The origin, or datum, of this frame of reference is unity (s/t = 1). Larson sees this natural frame of reference as the true reference of motion, while what he calls a ‘coordinate frame of reference’ is the ordinary frame of reference of our everyday experience, which we are accustomed to using to measure the motion of objects. The effect of the natural Progression is to disperse the locations of space and the ‘locations’ of time in three dimensions. The expansion of space over time produces a featureless universe of expanding space with no physical entities, as does the expansion of time over space (the RST concept of ‘locations’ of time expanding over space will be discussed more fully below).
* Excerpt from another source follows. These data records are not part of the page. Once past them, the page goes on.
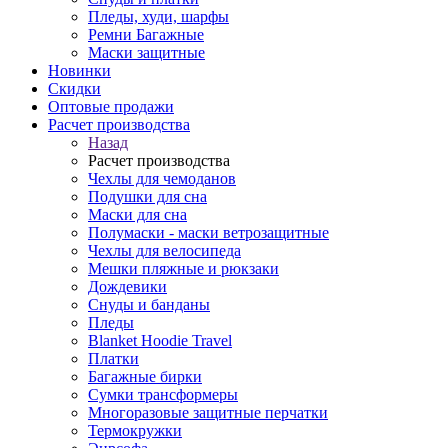
Пледы, худи, шарфы
Ремни Багажные
Маски защитные
Новинки
Скидки
Оптовые продажи
Расчет производства
Назад
Расчет производства
Чехлы для чемоданов
Подушки для сна
Маски для сна
Полумаски - маски ветрозащитные
Чехлы для велосипеда
Мешки пляжные и рюкзаки
Дождевики
Снуды и банданы
Пледы
Blanket Hoodie Travel
Платки
Багажные бирки
Сумки трансформеры
Многоразовые защитные перчатки
Термокружки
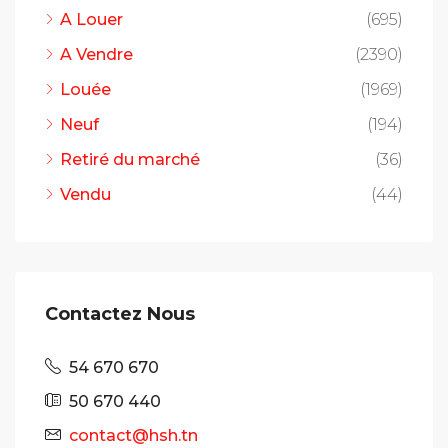
A Louer
(695)
A Vendre
(2390)
Louée
(1969)
Neuf
(194)
Retiré du marché
(36)
Vendu
(44)
Contactez Nous
54 670 670
50 670 440
contact@hsh.tn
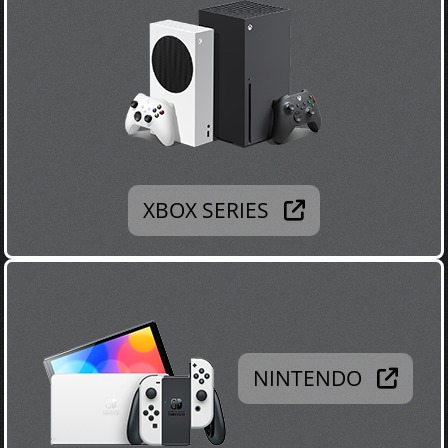
XBOX SERIES
NINTENDO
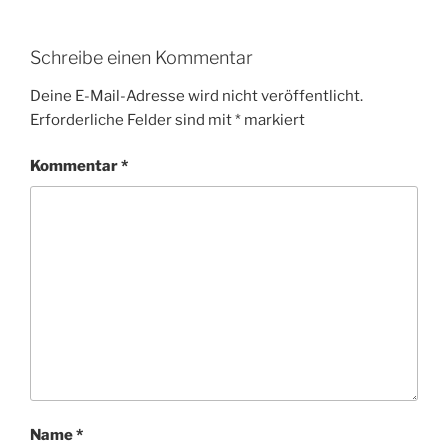
Schreibe einen Kommentar
Deine E-Mail-Adresse wird nicht veröffentlicht.
Erforderliche Felder sind mit
*
markiert
Kommentar
*
Name
*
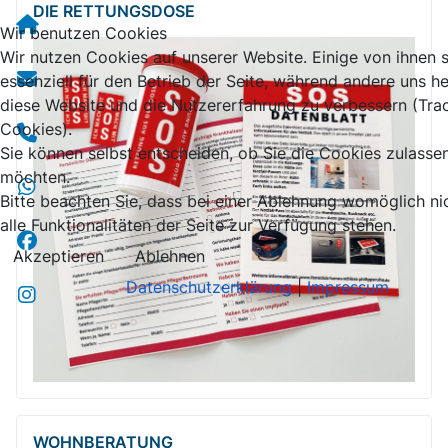
DIE RETTUNGSDOSE
Wir benutzen Cookies
Wir nutzen Cookies auf unserer Website. Einige von ihnen 
essenziell für den Betrieb der Seite, während andere uns he
diese Website und die Nutzererfahrung zu verbessern (Tra
Cookies).
Sie können selbst entscheiden, ob Sie die Cookies zulasse
möchten.
Bitte beachten Sie, dass bei einer Ablehnung womöglich ni
alle Funktionalitäten der Seite zur Verfügung stehen.
Akzeptieren
Ablehnen
Datenschutzerklärung
|
Impressum
WOHNBERATUNG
Having developed the concept of a featureless, expanding universe of space and time, the next concepts Larson develops are the concepts of radiation and matter, which, he explains, follow when the space or time aspects of a unit of uniform motion are displaced from unity in one or more dimensions. That is, when the ratio of space and time in a given unit of motion is less than unity in at least one dimension, we can say that something tangible exists. Now let us turn once again to figure 1 to help us in understanding this new concept of time or space displacement. As previously explained, figure 1 results from a simple algorithm called CA rule 254 by Dr. Wolfram, which produces 1 additional black cell on either side of the center column with each iteration of the program, which maintains the ratio of left to right cells at 1:1. But suppose one found another CA rule that produced more black cells on one side than it produced on the other side of the center column. Such a program would generate a graphic similar to figure 2 where the edge of the left side of the triangle is displaced inward from the position it would have otherwise obtained with rule 254, which expands outward at a 1:1 ratio or what is equivalent to unit speed, 1/1.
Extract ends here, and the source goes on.